(Assigned task):
Every record below must be retyped exactly, with the pictures left out.

(Input):
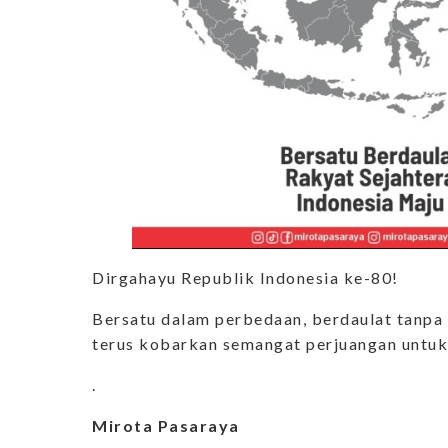
Dirgahayu Republik Indonesia ke-80!
Bersatu dalam perbedaan, berdaulat tanpa 
terus kobarkan semangat perjuangan untuk I
.
Mirota Pasaraya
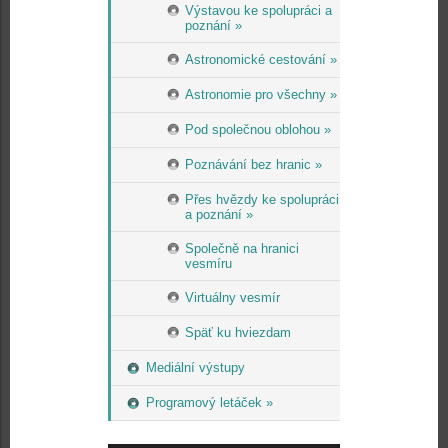
Výstavou ke spolupráci a
poznání »
Astronomické cestování »
Astronomie pro všechny »
Pod společnou oblohou »
Poznávání bez hranic »
Přes hvězdy ke spolupráci
a poznání »
Společně na hranici
vesmíru
Virtuálny vesmír
Späť ku hviezdam
Mediální výstupy
Programový letáček »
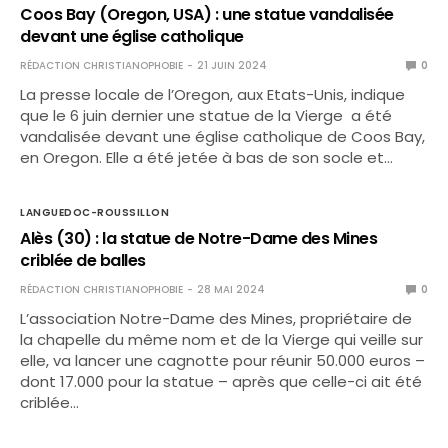
Coos Bay (Oregon, USA) : une statue vandalisée
devant une église catholique
RÉDACTION CHRISTIANOPHOBIE
21 JUIN 2024
0
La presse locale de l’Oregon, aux Etats-Unis, indique
que le 6 juin dernier une statue de la Vierge a été
vandalisée devant une église catholique de Coos Bay,
en Oregon. Elle a été jetée à bas de son socle et…
LANGUEDOC-ROUSSILLON
Alès (30) : la statue de Notre-Dame des Mines
criblée de balles
RÉDACTION CHRISTIANOPHOBIE
28 MAI 2024
0
L’association Notre-Dame des Mines, propriétaire de
la chapelle du même nom et de la Vierge qui veille sur
elle, va lancer une cagnotte pour réunir 50.000 euros –
dont 17.000 pour la statue – après que celle-ci ait été
criblée…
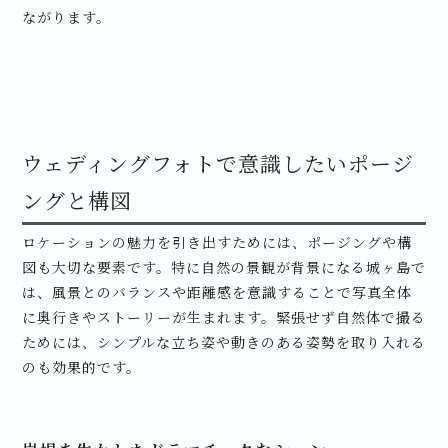
ながります。
ウェディングフォトで意識したいポージ
ングと構図
ロケーションの魅力を引き出すためには、ポージングや構
図も大切な要素です。特に自然の景観が背景になる城ヶ島で
は、風景とのバランスや距離感を意識することで写真全体
に奥行きやストーリーが生まれます。緊張せず自然体で撮る
ためには、シンプルな立ち姿や動きのある姿勢を取り入れる
のも効果的です。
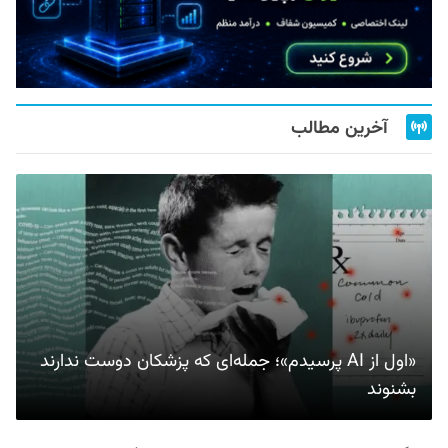
آخرین مطالب
«اول از AI پرسیدم»؛ جمله‌ای که پزشکان دوست ندارند
بشنوند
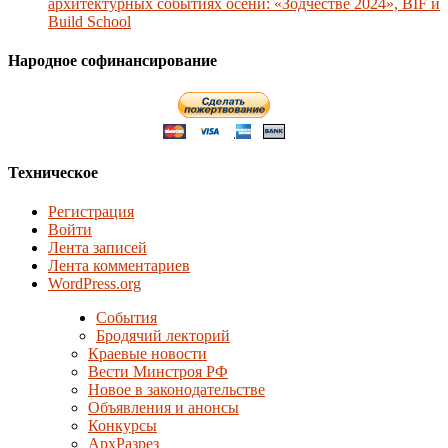
архитектурных событиях осени: «Зодчестве 2024», BIF и
Build School
Народное софинансирование
Техническое
Регистрация
Войти
Лента записей
Лента комментариев
WordPress.org
События
Бродячий лекторий
Краевые новости
Вести Минстроя РФ
Новое в законодательстве
Объявления и анонсы
Конкурсы
АрхРазрез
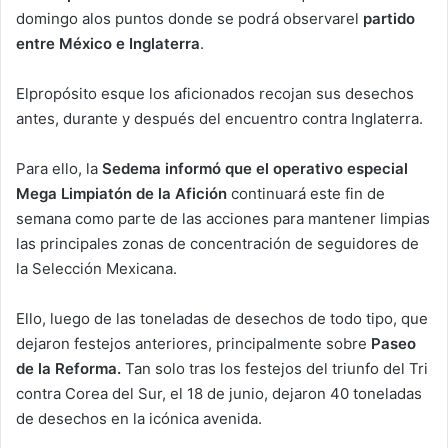
domingo alos puntos donde se podrá observarel
partido
entre México e Inglaterra
.
Elpropósito esque los aficionados recojan sus desechos
antes, durante y después del encuentro contra Inglaterra.
Para ello, la
Sedema informó que el operativo especial
Mega Limpiatón
de la Afición
continuará este fin de
semana como parte de las acciones para mantener limpias
las principales zonas de concentración de seguidores de
la Selección Mexicana.
Ello, luego de las toneladas de desechos de todo tipo, que
dejaron festejos anteriores, principalmente sobre
Paseo
de la Reforma.
Tan solo tras los festejos del triunfo del Tri
contra Corea del Sur, el 18 de junio, dejaron 40 toneladas
de desechos en la icónica avenida.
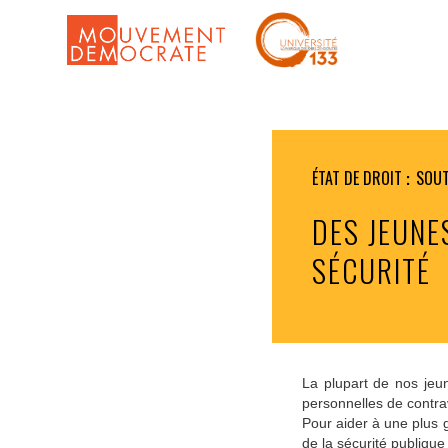
ÉTAT DE DROIT
SOUT
DES JEUNE
SÉCURITÉ
La plupart de nos jeun
personnelles de contr
Pour aider à une plus 
de la sécurité publique 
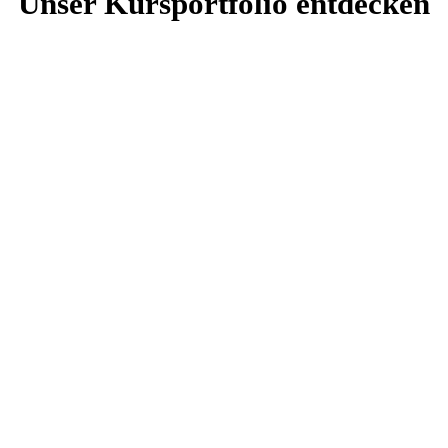
Unser Kursportfolio entdecken
Content Type
${ filters.selectedContentType.length } type${
Alle
filters.selectedContentType.length > 1 ? 's' : '' }
Arten
ausgewählt
Parent Category
Alle Kategorien
Kategorie ausgewählt
Personal Development
${
filters.selectedPersonalDevelopmentSubcategory
Alles persönliche
} unterkategorie${
Weiterentwicklung
filters.selectedPersonalDevelopmentSubcategory
> 1 ? 'n' : '' } ausgewählt
Project Management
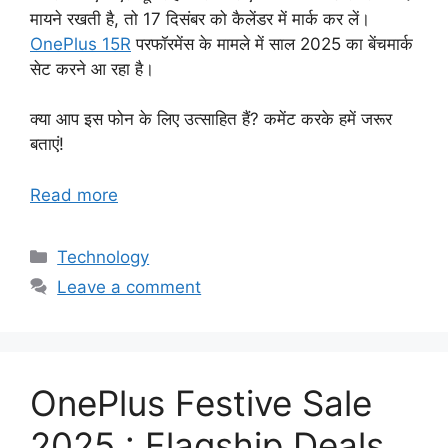
मायने रखती है, तो 17 दिसंबर को कैलेंडर में मार्क कर लें।
OnePlus 15R
परफॉरमेंस के मामले में साल 2025 का बेंचमार्क
सेट करने आ रहा है।
क्या आप इस फोन के लिए उत्साहित हैं? कमेंट करके हमें जरूर
बताएं!
Read more
Categories
Technology
Leave a comment
OnePlus Festive Sale
2025 : Flagship Deals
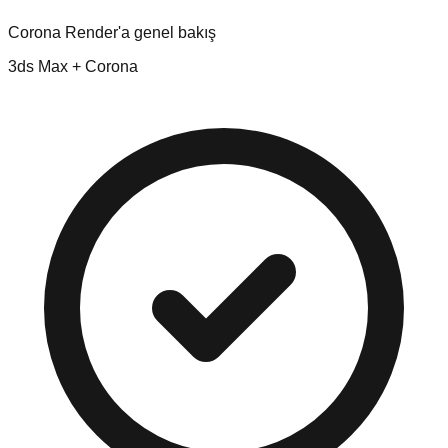
Corona Render'a genel bakış
3ds Max + Corona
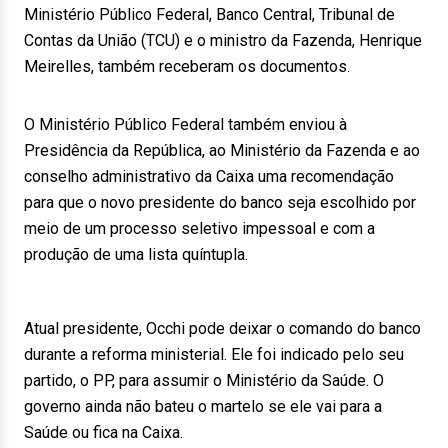
Ministério Público Federal, Banco Central, Tribunal de
Contas da União (TCU) e o ministro da Fazenda, Henrique
Meirelles, também receberam os documentos.
O Ministério Público Federal também enviou à
Presidência da República, ao Ministério da Fazenda e ao
conselho administrativo da Caixa uma recomendação
para que o novo presidente do banco seja escolhido por
meio de um processo seletivo impessoal e com a
produção de uma lista quíntupla.
Atual presidente, Occhi pode deixar o comando do banco
durante a reforma ministerial. Ele foi indicado pelo seu
partido, o PP, para assumir o Ministério da Saúde. O
governo ainda não bateu o martelo se ele vai para a
Saúde ou fica na Caixa.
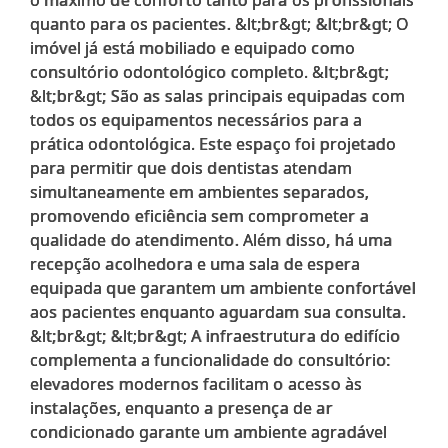
quanto para os pacientes. &lt;br&gt; &lt;br&gt; O
imóvel já está mobiliado e equipado como
consultório odontológico completo. &lt;br&gt;
&lt;br&gt; São as salas principais equipadas com
todos os equipamentos necessários para a
prática odontológica. Este espaço foi projetado
para permitir que dois dentistas atendam
simultaneamente em ambientes separados,
promovendo eficiência sem comprometer a
qualidade do atendimento. Além disso, há uma
recepção acolhedora e uma sala de espera
equipada que garantem um ambiente confortável
aos pacientes enquanto aguardam sua consulta.
&lt;br&gt; &lt;br&gt; A infraestrutura do edifício
complementa a funcionalidade do consultório:
elevadores modernos facilitam o acesso às
instalações, enquanto a presença de ar
condicionado garante um ambiente agradável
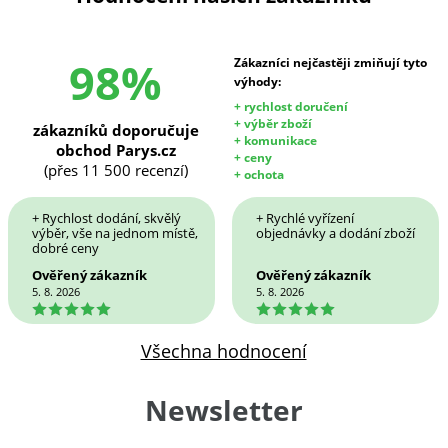
98%
Zákazníci nejčastěji zmiňují tyto
výhody:
+ rychlost doručení
+ výběr zboží
zákazníků doporučuje
+ komunikace
obchod Parys.cz
+ ceny
(přes 11 500 recenzí)
+ ochota
+ Rychlost dodání, skvělý
+ Rychlé vyřízení
výběr, vše na jednom místě,
objednávky a dodání zboží
dobré ceny
Ověřený zákazník
Ověřený zákazník
5. 8. 2026
5. 8. 2026
5
5
Všechna hodnocení
Newsletter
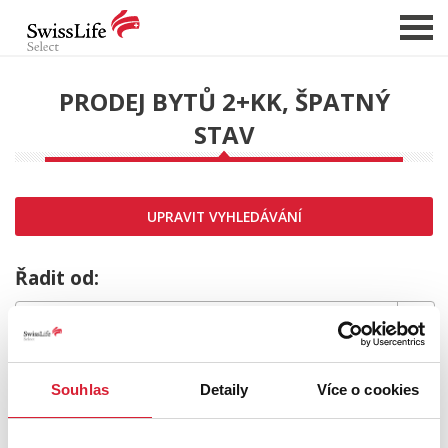
PRODEJ BYTŮ 2+KK, ŠPATNÝ
STAV
NABÍDKA NEMOVITOSTÍ
CHCI PRODAT / PRONAJMOUT
HLÍDAT NOVÉ NABÍDKY
UPRAVIT VYHLEDÁVÁNÍ
CHCI OCENIT NEMOVITOST
O NÁS
Řadit od:
REFERENCE
SLUŽBY
MRZÍ NÁS TO,
KARIÉRA
Souhlas
Detaily
Více o cookies
FINANCOVÁNÍ / HYPOTÉKA
ale požadovaný typ nemovitosti nebyl nalezen.
KONTAKT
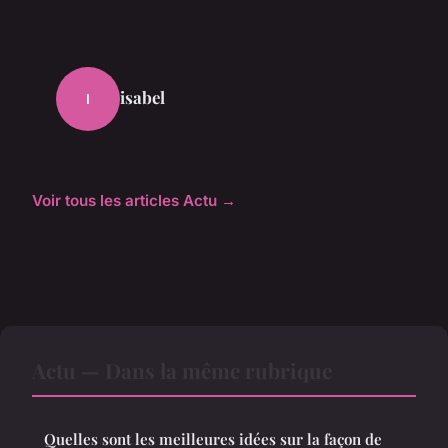
isabel
I
Voir tous les articles Actu →
Actu — Dans la même rubrique
Quelles sont les meilleures idées sur la façon de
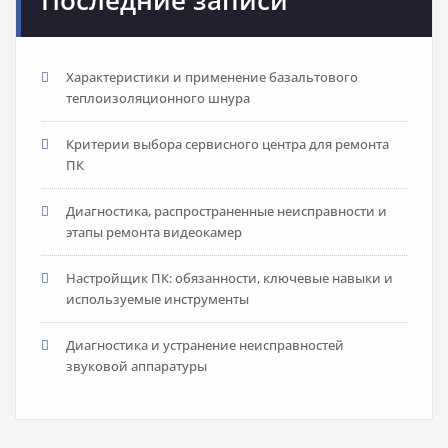
Последние записи
Характеристики и применение базальтового
теплоизоляционного шнура
Критерии выбора сервисного центра для ремонта
ПК
Диагностика, распространенные неисправности и
этапы ремонта видеокамер
Настройщик ПК: обязанности, ключевые навыки и
используемые инструменты
Диагностика и устранение неисправностей
звуковой аппаратуры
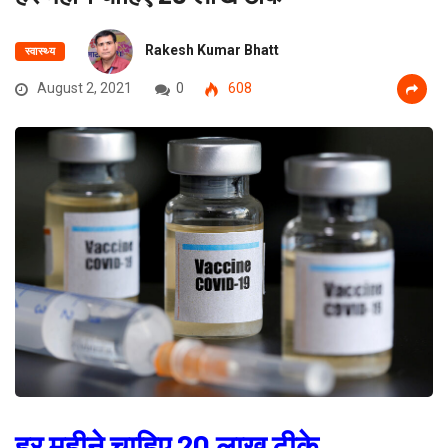
Rakesh Kumar Bhatt
स्वास्थ्य
August 2, 2021
0
608
हर महीने चाहिए 20 लाख टीके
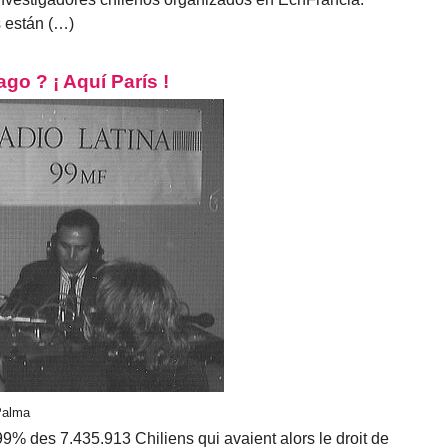
s están (…)
ago ? ¡ Aquí París !
 Palma
99% des 7.435.913 Chiliens qui avaient alors le droit de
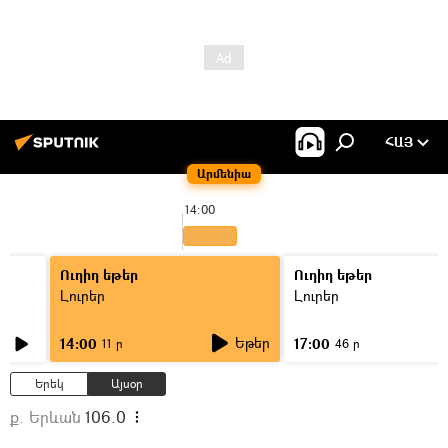
ՀԱՅ
Արմենիա
14:00
Ուղիղ եթեր
Ուղիղ եթեր
Լուրեր
Լուրեր
Եթեր
14:00
17:00
11 ր
46 ր
Երեկ
Այսօր
ք. Երևան
106.0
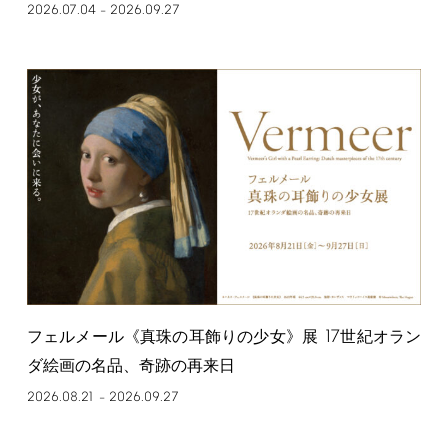
2026.07.04
2026.09.27
–
17
フェルメール《真珠の耳飾りの少女》展
世紀オラン
ダ絵画の名品、奇跡の再来日
2026.08.21
2026.09.27
–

(Solution for this exercise):
Dirgahayu Republik Indonesia ke-80!
Bersatu dalam perbedaan, berdaulat tanpa 
terus kobarkan semangat perjuangan untuk I
.
Mirota Pasaraya
Výstavou ke spolupráci a
poznání »
Astronomické cestování »
Astronomie pro všechny »
Pod společnou oblohou »
Poznávání bez hranic »
Přes hvězdy ke spolupráci
a poznání »
Společně na hranici
vesmíru
Virtuálny vesmír
Späť ku hviezdam
Mediální výstupy
Programový letáček »
Coos Bay (Oregon, USA) : une statue vandalisée
devant une église catholique
RÉDACTION CHRISTIANOPHOBIE
21 JUIN 2024
0
La presse locale de l’Oregon, aux Etats-Unis, indique
que le 6 juin dernier une statue de la Vierge a été
vandalisée devant une église catholique de Coos Bay,
en Oregon. Elle a été jetée à bas de son socle et…
LANGUEDOC-ROUSSILLON
Alès (30) : la statue de Notre-Dame des Mines
criblée de balles
RÉDACTION CHRISTIANOPHOBIE
28 MAI 2024
0
L’association Notre-Dame des Mines, propriétaire de
la chapelle du même nom et de la Vierge qui veille sur
elle, va lancer une cagnotte pour réunir 50.000 euros –
dont 17.000 pour la statue – après que celle-ci ait été
criblée…
ながります。
ウェディングフォトで意識したいポージ
ングと構図
ロケーションの魅力を引き出すためには、ポージングや構
図も大切な要素です。特に自然の景観が背景になる城ヶ島で
は、風景とのバランスや距離感を意識することで写真全体
に奥行きやストーリーが生まれます。緊張せず自然体で撮る
ためには、シンプルな立ち姿や動きのある姿勢を取り入れる
のも効果的です。
آخرین مطالب
«اول از AI پرسیدم»؛ جمله‌ای که پزشکان دوست ندارند
بشنوند
архитектурных событиях осени: «Зодчестве 2024», BIF и
Build School
Народное софинансирование
Техническое
Регистрация
Войти
Лента записей
Лента комментариев
WordPress.org
События
Бродячий лекторий
Краевые новости
Вести Минстроя РФ
Новое в законодательстве
Объявления и анонсы
Конкурсы
АрхРазрез
domingo alos puntos donde se podrá observarel
partido
entre México e Inglaterra
.
Elpropósito esque los aficionados recojan sus desechos
antes, durante y después del encuentro contra Inglaterra.
Para ello, la
Sedema informó que el operativo especial
Mega Limpiatón
de la Afición
continuará este fin de
semana como parte de las acciones para mantener limpias
las principales zonas de concentración de seguidores de
la Selección Mexicana.
Ello, luego de las toneladas de desechos de todo tipo, que
dejaron festejos anteriores, principalmente sobre
Paseo
de la Reforma.
Tan solo tras los festejos del triunfo del Tri
contra Corea del Sur, el 18 de junio, dejaron 40 toneladas
de desechos en la icónica avenida.
ÉTAT DE DROIT
SOUT
DES JEUNE
SÉCURITÉ
La plupart de nos jeun
personnelles de contr
Pour aider à une plus 
de la sécurité publique 
Unser Kursportfolio entdecken
Content Type
${ filters.selectedContentType.length } type${
Alle
filters.selectedContentType.length > 1 ? 's' : '' }
Arten
ausgewählt
Parent Category
Alle Kategorien
Kategorie ausgewählt
Personal Development
${
filters.selectedPersonalDevelopmentSubcategory
Alles persönliche
} unterkategorie${
Weiterentwicklung
filters.selectedPersonalDevelopmentSubcategory
> 1 ? 'n' : '' } ausgewählt
Project Management
मायने रखती है, तो 17 दिसंबर को कैलेंडर में मार्क कर लें।
OnePlus 15R
परफॉरमेंस के मामले में साल 2025 का बेंचमार्क
सेट करने आ रहा है।
क्या आप इस फोन के लिए उत्साहित हैं? कमेंट करके हमें जरूर
बताएं!
Read more
Categories
Technology
Leave a comment
OnePlus Festive Sale
2025 : Flagship Deals
Corona Render'a genel bakış
3ds Max + Corona
Ministério Público Federal, Banco Central, Tribunal de
Contas da União (TCU) e o ministro da Fazenda, Henrique
Meirelles, também receberam os documentos.
O Ministério Público Federal também enviou à
Presidência da República, ao Ministério da Fazenda e ao
conselho administrativo da Caixa uma recomendação
para que o novo presidente do banco seja escolhido por
meio de um processo seletivo impessoal e com a
produção de uma lista quíntupla.
Atual presidente, Occhi pode deixar o comando do banco
durante a reforma ministerial. Ele foi indicado pelo seu
partido, o PP, para assumir o Ministério da Saúde. O
governo ainda não bateu o martelo se ele vai para a
Saúde ou fica na Caixa.
quanto para os pacientes. &lt;br&gt; &lt;br&gt; O
imóvel já está mobiliado e equipado como
consultório odontológico completo. &lt;br&gt;
&lt;br&gt; São as salas principais equipadas com
todos os equipamentos necessários para a
prática odontológica. Este espaço foi projetado
para permitir que dois dentistas atendam
simultaneamente em ambientes separados,
promovendo eficiência sem comprometer a
qualidade do atendimento. Além disso, há uma
recepção acolhedora e uma sala de espera
equipada que garantem um ambiente confortável
aos pacientes enquanto aguardam sua consulta.
&lt;br&gt; &lt;br&gt; A infraestrutura do edifício
complementa a funcionalidade do consultório:
elevadores modernos facilitam o acesso às
instalações, enquanto a presença de ar
condicionado garante um ambiente agradável
98%
Zákazníci nejčastěji zmiňují tyto
výhody:
+ rychlost doručení
+ výběr zboží
zákazníků doporučuje
+ komunikace
obchod Parys.cz
+ ceny
(přes 11 500 recenzí)
+ ochota
+ Rychlost dodání, skvělý
+ Rychlé vyřízení
výběr, vše na jednom místě,
objednávky a dodání zboží
dobré ceny
Ověřený zákazník
Ověřený zákazník
5. 8. 2026
5. 8. 2026
5
5
Všechna hodnocení
Newsletter
PRODEJ BYTŮ 2+KK, ŠPATNÝ
STAV
NABÍDKA NEMOVITOSTÍ
CHCI PRODAT / PRONAJMOUT
HLÍDAT NOVÉ NABÍDKY
UPRAVIT VYHLEDÁVÁNÍ
CHCI OCENIT NEMOVITOST
O NÁS
Řadit od:
REFERENCE
SLUŽBY
MRZÍ NÁS TO,
KARIÉRA
Souhlas
Detaily
Více o cookies
FINANCOVÁNÍ / HYPOTÉKA
ale požadovaný typ nemovitosti nebyl nalezen.
KONTAKT
isabel
I
Voir tous les articles Actu →
Actu — Dans la même rubrique
Quelles sont les meilleures idées sur la façon de
Последние записи
Характеристики и применение базальтового
теплоизоляционного шнура
Критерии выбора сервисного центра для ремонта
ПК
Диагностика, распространенные неисправности и
этапы ремонта видеокамер
Настройщик ПК: обязанности, ключевые навыки и
используемые инструменты
Диагностика и устранение неисправностей
звуковой аппаратуры
Rakesh Kumar Bhatt
स्वास्थ्य
August 2, 2021
0
608
हर महीने चाहिए 20 लाख टीके
s están (…)
ago ? ¡ Aquí París !
 Palma
99% des 7.435.913 Chiliens qui avaient alors le droit de
ՀԱՅ
Արմենիա
14:00
Ուղիղ եթեր
Ուղիղ եթեր
Լուրեր
Լուրեր
Եթեր
14:00
17:00
11 ր
46 ր
Երեկ
Այսօր
ք. Երևան
106.0
2026.07.04
2026.09.27
–
17
フェルメール《真珠の耳飾りの少女》展
世紀オラン
ダ絵画の名品、奇跡の再来日
2026.08.21
2026.09.27
–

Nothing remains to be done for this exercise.